Eingeimpft, am 13. September in den Kinos CategoriesAllgemein · ZAUBERWORT

Eingeimpft, am 13. September in den Kinos

JAAA, das ewige Impfthema.
Impfen ja oder nein und wenn, dann was?
Was soll man nur machen?
Seitdem ich Mama bin, ist dieses Thema erst richtig zu einem wahnsinnigen Inhalt in unserem Alltag geworden.
Von überall kommen Fragen und Antworten, ob in Zeitschriften, in sozialen Netzwerken von Freunden und anderen Muttis, aber irgendwie hat keiner eine klare Meinung.

Die Impfbücher haben sich bei uns gestapelt,
natürlich muss jeder entscheiden, wie, ob und überhaupt er impfen lässt.
Aber mir fehlt in dieser Frage eine Person, die mir eine ehrliche und neutrale Antwort geben kann.

Selbstverständlich empfehlen die Ärzte zu impfen, sie werden ja auch dadurch finanziert, die dahinterstehende Lobbi ist riesig.
Meiner Meinung nach ist gar nicht zu impfen auch keine Lösung, die Frage ist nur was?
All die Nebenwirkungen, die auf den Beipackzettel stehen machen Angst und Bange.

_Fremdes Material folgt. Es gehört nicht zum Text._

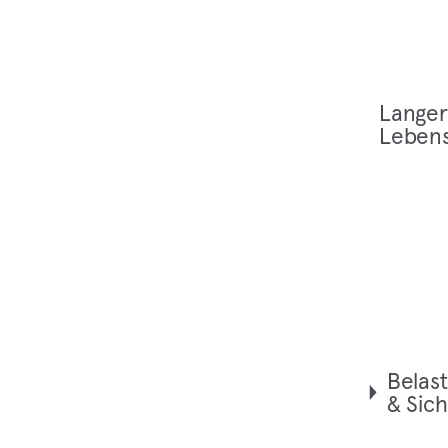
Lan­ger
Lebens
Belast
& Sic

Eins weiß ich nur zu gut, bevor es eine Impfe gibt bekommt meine Tochter Globuli (Nux Vomica) zum Ausleiten.

Mein Geheimtipp ist meine Freundin Stefanie Pietschmann aber auch
meine Literaturempfehlung :

Zum einen Impfen Pro  Contra,
In dem sinnvolle Impfungen und ihre Nebenwirkungen erläutert werden und was von einem Arzt geschrieben wurde.

Welches Buch ich auch immer wieder in der Hand habe, ist die  die Kindersprechstunde,

meine absolute Empfehlung, denn in diesem Buche geht es um alle Kinderkrankheiten und Tipps bis hin zur Pubertät.
Auch wenn es etwas teuer ist, lohnt sich diese Anschaffung auf jeden Fall.

oder aber auch Schutzimpfungen selbst verantwortet: Grundlagen für eigene Entscheidungen

Aber auch das Buch „Eingeimpft“ ist empfehlenswert und dazu kommt nächsten Monat der Film in die Kinos, den ich mir auf jeden Fall anschauen werde.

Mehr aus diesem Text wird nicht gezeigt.